(Available data)

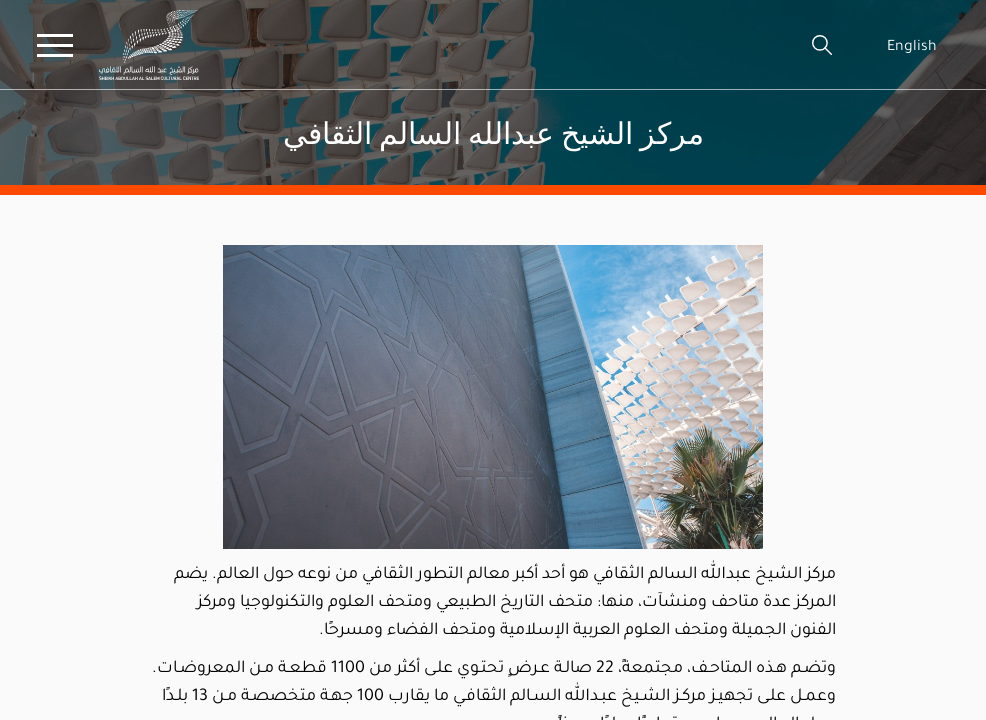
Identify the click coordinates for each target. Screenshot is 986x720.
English (912, 45)
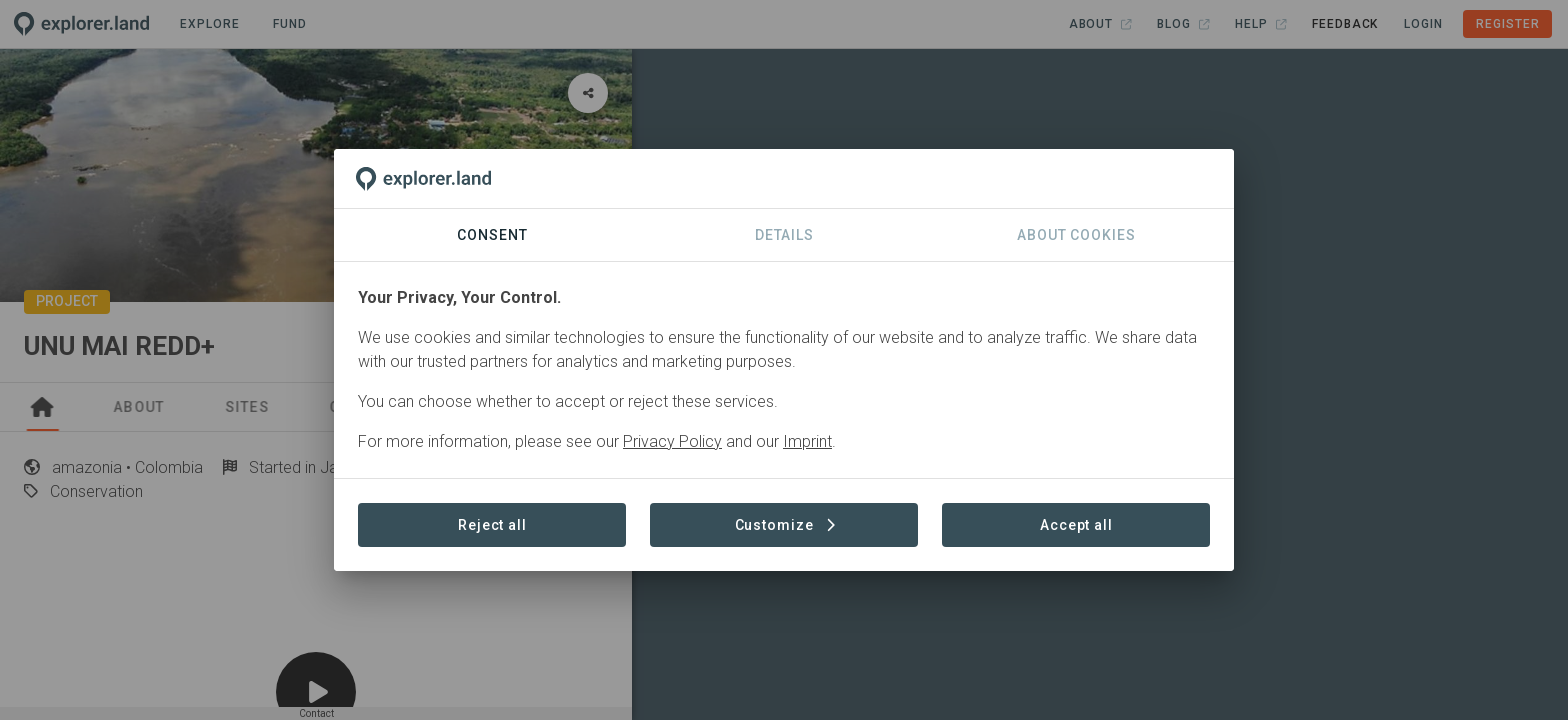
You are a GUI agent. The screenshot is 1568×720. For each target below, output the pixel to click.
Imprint (807, 441)
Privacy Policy (672, 441)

(End Available data)

* [Instructions for the task] If a line in the entries above includes "each", count it; report the total alone.

* [Problem solution] 2